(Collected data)
________________________
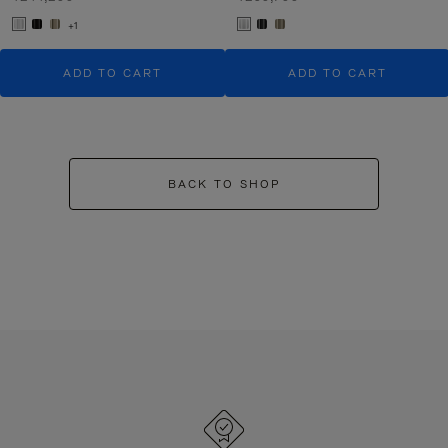
+1
ADD TO CART
ADD TO CART
BACK TO SHOP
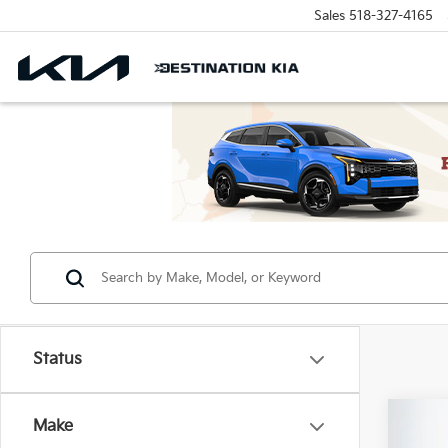
Sales
518-327-4165
Status
Co
Make
MSRP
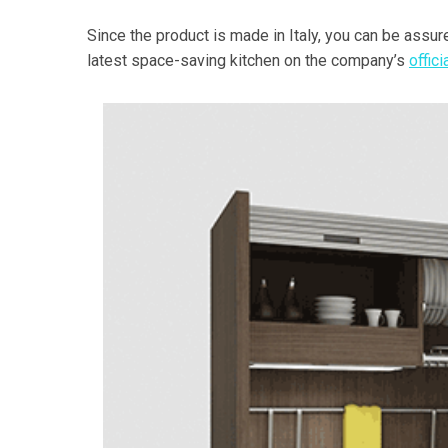
Since the product is made in Italy, you can be assure
latest space-saving kitchen on the company’s
offic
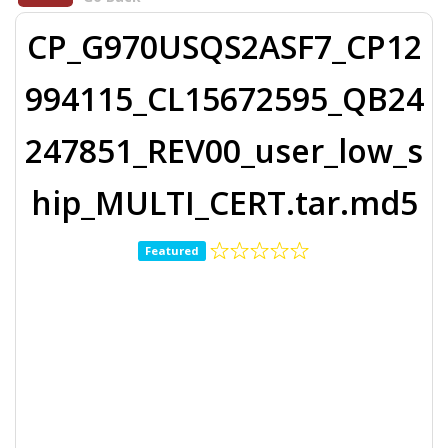
CP_G970USQS2ASF7_CP12
994115_CL15672595_QB24
247851_REV00_user_low_s
hip_MULTI_CERT.tar.md5
Featured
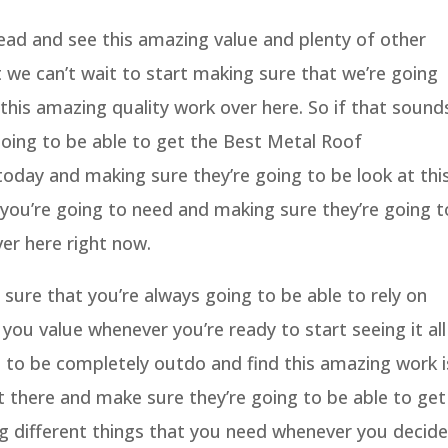
ad and see this amazing value and plenty of other
 we can’t wait to start making sure that we’re going
 this amazing quality work over here. So if that sound
going to be able to get the Best Metal Roof
day and making sure they’re going to be look at thi
 you’re going to need and making sure they’re going t
ver here right now.
sure that you’re always going to be able to rely on
you value whenever you’re ready to start seeing it all
g to be completely outdo and find this amazing work i
t there and make sure they’re going to be able to get
ng different things that you need whenever you decide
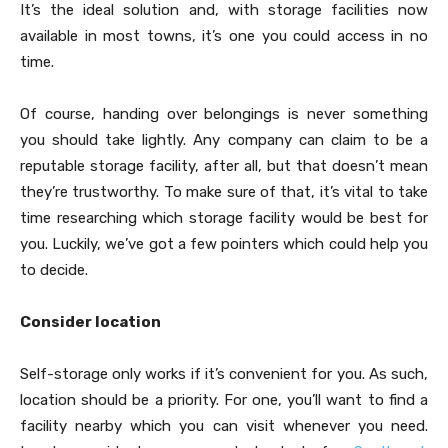
It’s the ideal solution and, with storage facilities now
available in most towns, it’s one you could access in no
time.
Of course, handing over belongings is never something
you should take lightly. Any company can claim to be a
reputable storage facility, after all, but that doesn’t mean
they’re trustworthy. To make sure of that, it’s vital to take
time researching which storage facility would be best for
you. Luckily, we’ve got a few pointers which could help you
to decide.
Consider location
Self-storage only works if it’s convenient for you. As such,
location should be a priority. For one, you’ll want to find a
facility nearby which you can visit whenever you need.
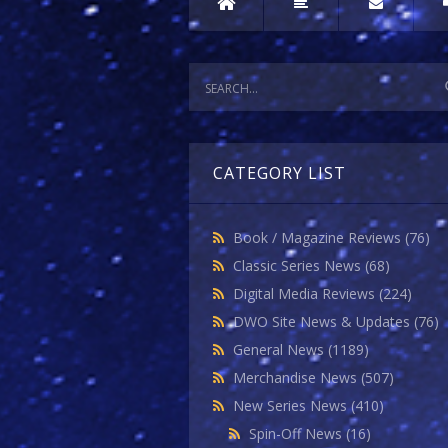
CATEGORY LIST
Book / Magazine Reviews
(76)
Classic Series News
(68)
Digital Media Reviews
(224)
DWO Site News & Updates
(76)
General News
(1189)
Merchandise News
(507)
New Series News
(410)
Spin-Off News
(16)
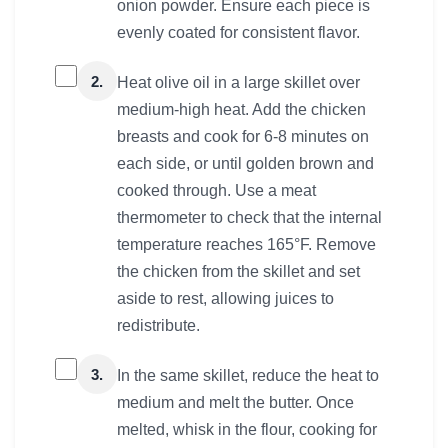
onion powder. Ensure each piece is
evenly coated for consistent flavor.
2.
Heat olive oil in a large skillet over
medium-high heat. Add the chicken
breasts and cook for 6-8 minutes on
each side, or until golden brown and
cooked through. Use a meat
thermometer to check that the internal
temperature reaches 165°F. Remove
the chicken from the skillet and set
aside to rest, allowing juices to
redistribute.
3.
In the same skillet, reduce the heat to
medium and melt the butter. Once
melted, whisk in the flour, cooking for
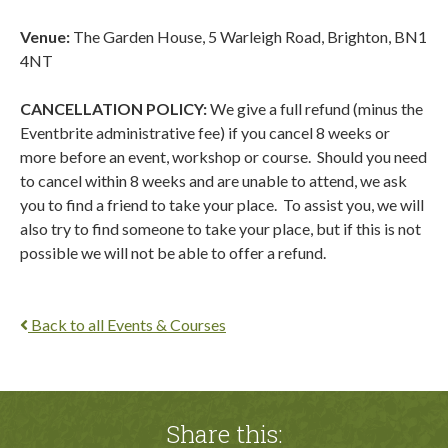
Venue:
The Garden House, 5 Warleigh Road, Brighton, BN1
4NT
CANCELLATION POLICY:
We give a full refund (minus the
Eventbrite administrative fee) if you cancel 8 weeks or
more before an event, workshop or course. Should you need
to cancel within 8 weeks and are unable to attend, we ask
you to find a friend to take your place.
To assist you, we will
also try to find someone to take your place, but if this is not
possible we will not be able to offer a refund.
Back to all Events & Courses
Share this:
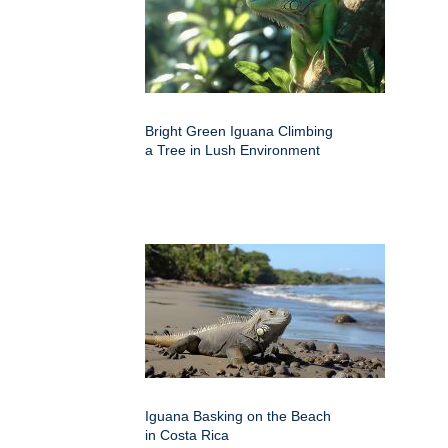
Bright Green Iguana Climbing
a Tree in Lush Environment
Iguana Basking on the Beach
in Costa Rica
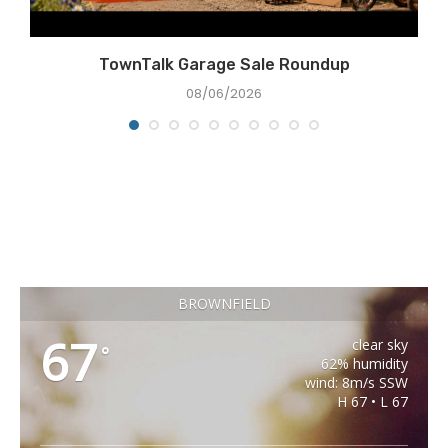
TownTalk Garage Sale Roundup
08/06/2026
BROWNFIELD
67
clear sky
°
62% humidity
wind: 8m/s SSW
H 67 • L 67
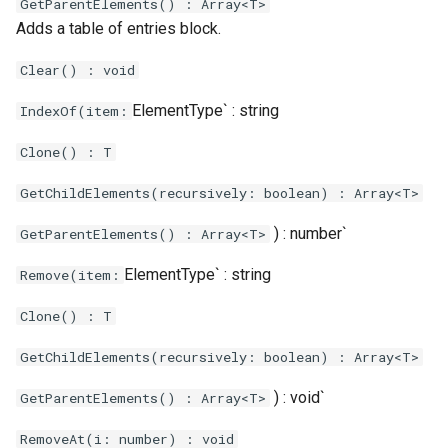
`
GetParentElements() : Array<T>
Adds a table of entries block.
Clear() : void
ElementType` : string
IndexOf(item:
Clone() : T
GetChildElements(recursively: boolean) : Array<T>
) : number`
GetParentElements() : Array<T>
ElementType` : string
Remove(item:
Clone() : T
GetChildElements(recursively: boolean) : Array<T>
) : void`
GetParentElements() : Array<T>
RemoveAt(i: number) : void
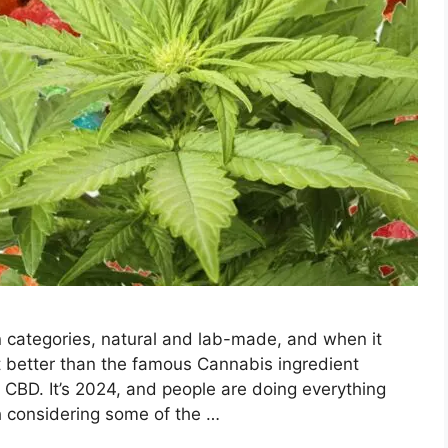
 categories, natural and lab-made, and when it
it better than the famous Cannabis ingredient
BD. It’s 2024, and people are doing everything
ch considering some of the …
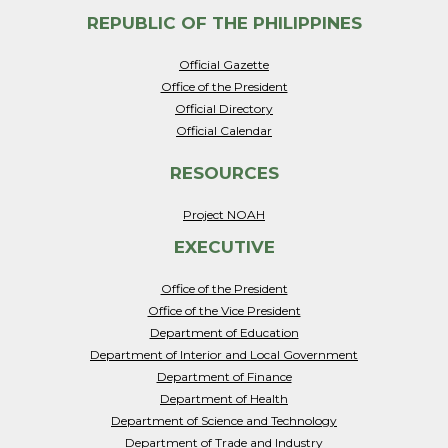
REPUBLIC OF THE PHILIPPINES
Official Gazette
Office of the President
Official Directory
Official Calendar
RESOURCES
Project NOAH
EXECUTIVE
Office of the President
Office of the Vice President
Department of Education
Department of Interior and Local Government
Department of Finance
Department of Health
Department of Science and Technology
Department of Trade and Industry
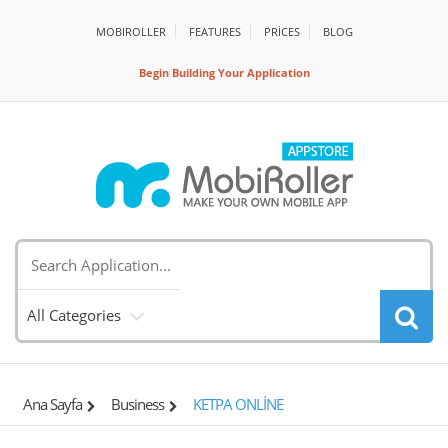
MOBIROLLER
FEATURES
PRİCES
BLOG
Begin Building Your Application
All Categories
Ana Sayfa
Business
KETPA ONLİNE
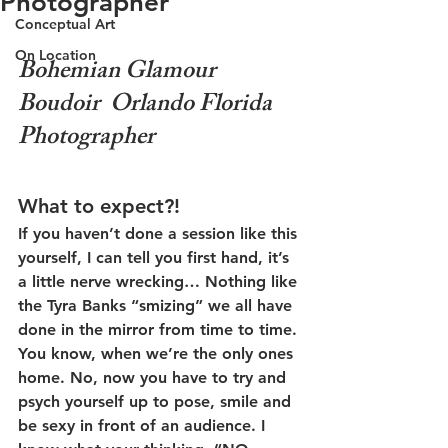
Photographer
Conceptual Art
On Location
Bohemian Glamour 
Boudoir  Orlando Florida 
Photographer
What to expect?!
If you haven’t done a session like this 
yourself, I can tell you first hand, it’s 
a little nerve wrecking… Nothing like 
the Tyra Banks “smizing” we all have 
done in the mirror from time to time. 
You know, when we’re the only ones 
home. No, now you have to try and 
psych yourself up to pose, smile and 
be sexy in front of an audience. I 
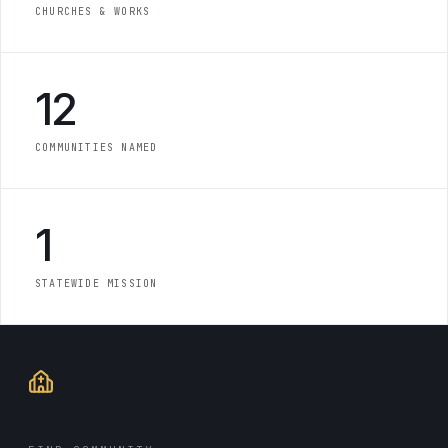
CHURCHES & WORKS
12
COMMUNITIES NAMED
1
STATEWIDE MISSION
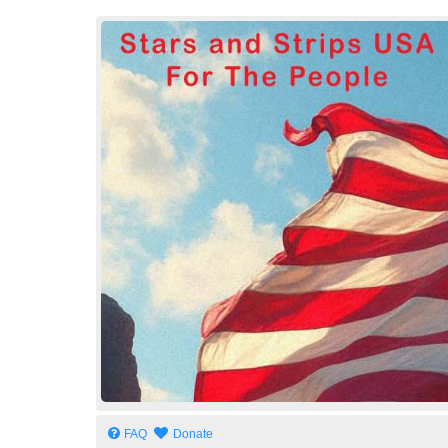
Stars and Strips USA
For The People
FAQ
Donate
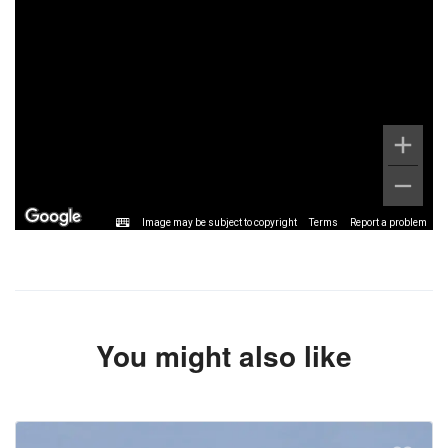
Image may be subject to copyright
Terms
Report a problem
You might also like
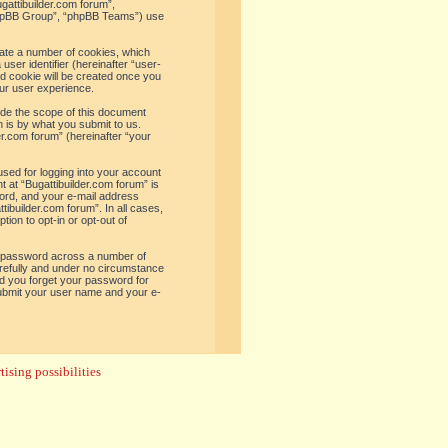
ugattibuilder.com forum”,
“phpBB Group”, “phpBB Teams”) use
reate a number of cookies, which
user identifier (hereinafter “user-
rd cookie will be created once you
ur user experience.
ide the scope of this document
 is by what you submit to us.
er.com forum” (hereinafter “your
used for logging into your account
t at “Bugattibuilder.com forum” is
word, and your e-mail address
tibuilder.com forum”. In all cases,
ion to opt-in or opt-out of
e password across a number of
arefully and under no circumstance
uld you forget your password for
submit your user name and your e-
ising possibilities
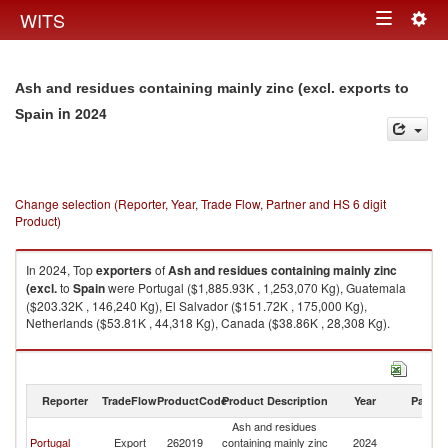
Togg
WITS
Toggle
navig
navigation
Ash and residues containing mainly zinc (excl. exports to
in 2024
Spain
Change selection (Reporter, Year, Trade Flow, Partner and HS 6 digit
Product)
In 2024, Top
exporters
of
Ash and residues containing mainly zinc
(excl.
to
Spain
were Portugal ($1,885.93K , 1,253,070 Kg), Guatemala
($203.32K , 146,240 Kg), El Salvador ($151.72K , 175,000 Kg),
Netherlands ($53.81K , 44,318 Kg), Canada ($38.86K , 28,308 Kg).
Ash and residues containing mainly zinc (excl. imports by country in
2024
Reporter
TradeFlow
ProductCode
Product Description
Year
Partne
Ash and residues
Portugal
Export
262019
containing mainly zinc
2024
Sp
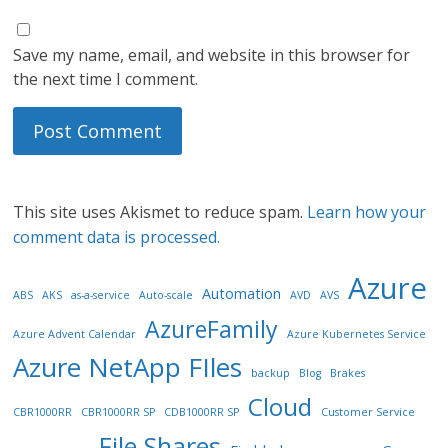
Save my name, email, and website in this browser for
the next time I comment.
This site uses Akismet to reduce spam.
Learn how your
comment data is processed.
Azure
Automation
ABS
AKS
as-a-service
Auto-scale
AVD
AVS
AzureFamily
Azure Advent Calendar
Azure Kubernetes Service
Azure NetApp FIles
backup
Blog
Brakes
Cloud
CBR1000RR
CBR1000RR SP
CDB1000RR SP
Customer Service
File Shares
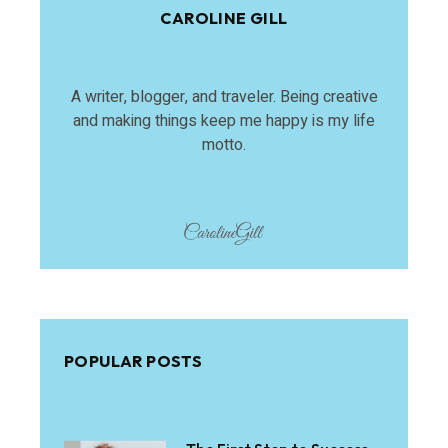
CAROLINE GILL
A writer, blogger, and traveler. Being creative
and making things keep me happy is my life
motto.
POPULAR POSTS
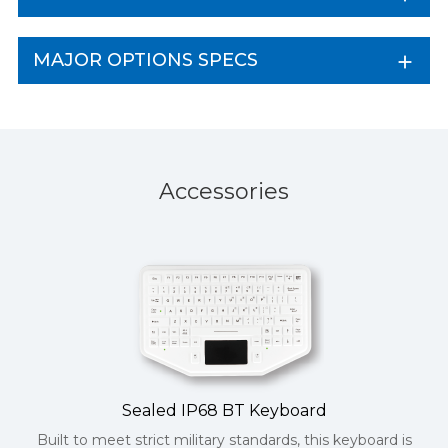
MAJOR OPTIONS SPECS
Accessories
Sealed IP68 BT Keyboard
Built to meet strict military standards, this keyboard is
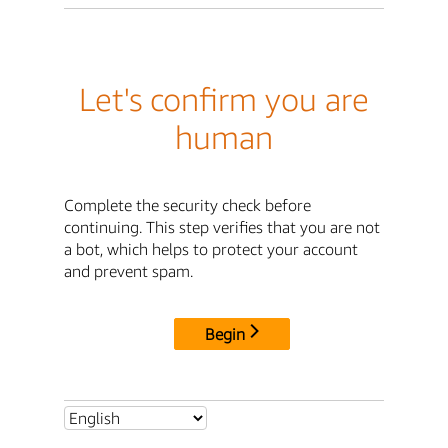
Let's confirm you are
human
Complete the security check before
continuing. This step verifies that you are not
a bot, which helps to protect your account
and prevent spam.
Begin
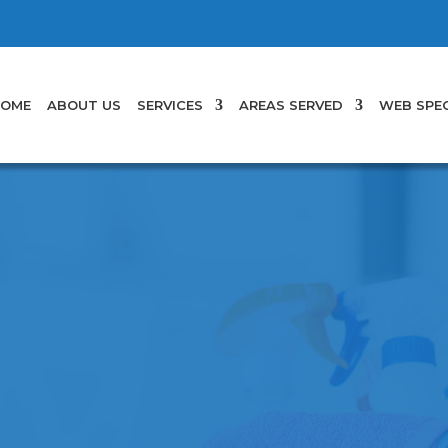
OME
ABOUT US
SERVICES
AREAS SERVED
WEB SPEC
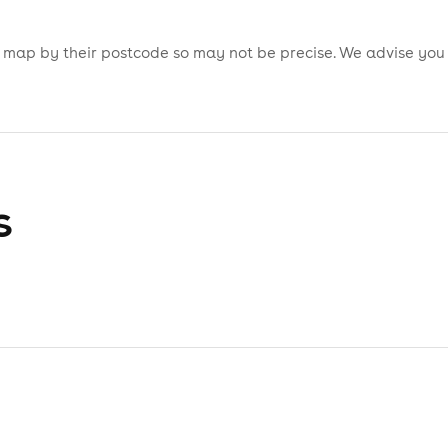
is map by their postcode so may not be precise. We advise you
s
________________________
-- Your goal --
A complete and exact copy of the records is required. Exclude the pictures.

-- Answer section --
+1
ADD TO CART
ADD TO CART
BACK TO SHOP
Sales
518-327-4165
Status
Co
Make
MSRP
Since the product is made in Italy, you can be assure
latest space-saving kitchen on the company’s
offic
CP_G970USQS2ASF7_CP12
994115_CL15672595_QB24
247851_REV00_user_low_s
hip_MULTI_CERT.tar.md5
Featured
ad and see this amazing value and plenty of other
 we can’t wait to start making sure that we’re going
 this amazing quality work over here. So if that sound
going to be able to get the Best Metal Roof
day and making sure they’re going to be look at thi
 you’re going to need and making sure they’re going t
ver here right now.
sure that you’re always going to be able to rely on
you value whenever you’re ready to start seeing it all
g to be completely outdo and find this amazing work i
t there and make sure they’re going to be able to get
ng different things that you need whenever you decide
It’s the ideal solution and, with storage facilities now
available in most towns, it’s one you could access in no
time.
Of course, handing over belongings is never something
you should take lightly. Any company can claim to be a
reputable storage facility, after all, but that doesn’t mean
they’re trustworthy. To make sure of that, it’s vital to take
time researching which storage facility would be best for
you. Luckily, we’ve got a few pointers which could help you
to decide.
Consider location
Self-storage only works if it’s convenient for you. As such,
location should be a priority. For one, you’ll want to find a
facility nearby which you can visit whenever you need.
CATEGORY LIST
Book / Magazine Reviews
(76)
Classic Series News
(68)
Digital Media Reviews
(224)
DWO Site News & Updates
(76)
General News
(1189)
Merchandise News
(507)
New Series News
(410)
Spin-Off News
(16)
onion powder. Ensure each piece is
evenly coated for consistent flavor.
2.
Heat olive oil in a large skillet over
medium-high heat. Add the chicken
breasts and cook for 6-8 minutes on
each side, or until golden brown and
cooked through. Use a meat
thermometer to check that the internal
temperature reaches 165°F. Remove
the chicken from the skillet and set
aside to rest, allowing juices to
redistribute.
3.
In the same skillet, reduce the heat to
medium and melt the butter. Once
melted, whisk in the flour, cooking for
Venue:
The Garden House, 5 Warleigh Road, Brighton, BN1
4NT
CANCELLATION POLICY:
We give a full refund (minus the
Eventbrite administrative fee) if you cancel 8 weeks or
more before an event, workshop or course. Should you need
to cancel within 8 weeks and are unable to attend, we ask
you to find a friend to take your place.
To assist you, we will
also try to find someone to take your place, but if this is not
possible we will not be able to offer a refund.
Back to all Events & Courses
Share this:
Bright Green Iguana Climbing
a Tree in Lush Environment
Iguana Basking on the Beach
in Costa Rica
TownTalk Garage Sale Roundup
08/06/2026
BROWNFIELD
67
clear sky
°
62% humidity
wind: 8m/s SSW
H 67 • L 67
`
GetParentElements() : Array<T>
Adds a table of entries block.
Clear() : void
ElementType` : string
IndexOf(item:
Clone() : T
GetChildElements(recursively: boolean) : Array<T>
) : number`
GetParentElements() : Array<T>
ElementType` : string
Remove(item:
Clone() : T
GetChildElements(recursively: boolean) : Array<T>
) : void`
GetParentElements() : Array<T>
RemoveAt(i: number) : void
 categories, natural and lab-made, and when it
it better than the famous Cannabis ingredient
BD. It’s 2024, and people are doing everything
ch considering some of the …
REPUBLIC OF THE PHILIPPINES
Official Gazette
Office of the President
Official Directory
Official Calendar
RESOURCES
Project NOAH
EXECUTIVE
Office of the President
Office of the Vice President
Department of Education
Department of Interior and Local Government
Department of Finance
Department of Health
Department of Science and Technology
Department of Trade and Industry
MOBIROLLER
FEATURES
PRİCES
BLOG
Begin Building Your Application
All Categories
Ana Sayfa
Business
KETPA ONLİNE
Photographer
Conceptual Art
On Location
Bohemian Glamour 
Boudoir  Orlando Florida 
Photographer
What to expect?!
If you haven’t done a session like this 
yourself, I can tell you first hand, it’s 
a little nerve wrecking… Nothing like 
the Tyra Banks “smizing” we all have 
done in the mirror from time to time. 
You know, when we’re the only ones 
home. No, now you have to try and 
psych yourself up to pose, smile and 
be sexy in front of an audience. I 
CHURCHES & WORKS
12
COMMUNITIES NAMED
1
STATEWIDE MISSION
Stars and Strips USA
For The People
FAQ
Donate
Image may be subject to copyright
Terms
Report a problem
You might also like
ugattibuilder.com forum”,
“phpBB Group”, “phpBB Teams”) use
reate a number of cookies, which
user identifier (hereinafter “user-
rd cookie will be created once you
ur user experience.
ide the scope of this document
 is by what you submit to us.
er.com forum” (hereinafter “your
used for logging into your account
t at “Bugattibuilder.com forum” is
word, and your e-mail address
tibuilder.com forum”. In all cases,
ion to opt-in or opt-out of
e password across a number of
arefully and under no circumstance
uld you forget your password for
submit your user name and your e-
ising possibilities
Togg
WITS
Toggle
navig
navigation
Ash and residues containing mainly zinc (excl. exports to
in 2024
Spain
Change selection (Reporter, Year, Trade Flow, Partner and HS 6 digit
Product)
In 2024, Top
exporters
of
Ash and residues containing mainly zinc
(excl.
to
Spain
were Portugal ($1,885.93K , 1,253,070 Kg), Guatemala
($203.32K , 146,240 Kg), El Salvador ($151.72K , 175,000 Kg),
Netherlands ($53.81K , 44,318 Kg), Canada ($38.86K , 28,308 Kg).
Ash and residues containing mainly zinc (excl. imports by country in
2024
Reporter
TradeFlow
ProductCode
Product Description
Year
Partne
Ash and residues
Portugal
Export
262019
containing mainly zinc
2024
Sp
Save my name, email, and website in this browser for
the next time I comment.
This site uses Akismet to reduce spam.
Learn how your
comment data is processed.
Azure
Automation
ABS
AKS
as-a-service
Auto-scale
AVD
AVS
AzureFamily
Azure Advent Calendar
Azure Kubernetes Service
Azure NetApp FIles
backup
Blog
Brakes
Cloud
CBR1000RR
CBR1000RR SP
CDB1000RR SP
Customer Service
File Shares
CAROLINE GILL
A writer, blogger, and traveler. Being creative
and making things keep me happy is my life
motto.
POPULAR POSTS
MAJOR OPTIONS SPECS
Accessories
Sealed IP68 BT Keyboard
Built to meet strict military standards, this keyboard is
Let's confirm you are
human
Complete the security check before
continuing. This step verifies that you are not
a bot, which helps to protect your account
and prevent spam.
Begin
OME
ABOUT US
SERVICES
AREAS SERVED
WEB SPEC
is map by their postcode so may not be precise. We advise you
s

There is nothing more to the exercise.